(Items from a data source)
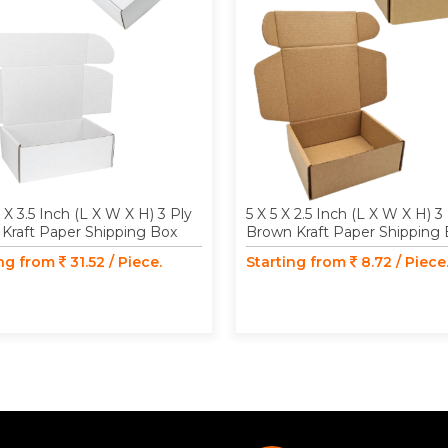
3 X 3.5 Inch (L X W X H) 3 Ply
5 X 5 X 2.5 Inch (L X W X H) 3
Kraft Paper Shipping Box
Brown Kraft Paper Shipping
ing from
31.52 / Piece.
Starting from
8.72 / Piece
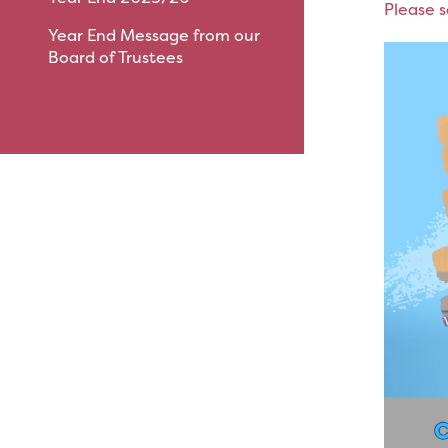
Please s
Year End Message from our
Board of Trustees
View All News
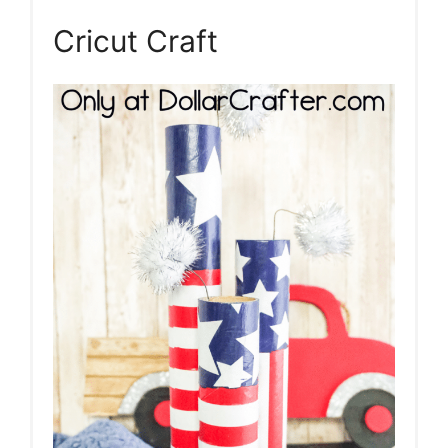
Cricut Craft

Assignment: Reproduce every line above exactly as written, omitting the images.

Task response:
3 X 3.5 Inch (L X W X H) 3 Ply
5 X 5 X 2.5 Inch (L X W X H) 3
Kraft Paper Shipping Box
Brown Kraft Paper Shipping
ing from
31.52 / Piece.
Starting from
8.72 / Piece
Please s
Year End Message from our
Board of Trustees
View All News
Cricut Craft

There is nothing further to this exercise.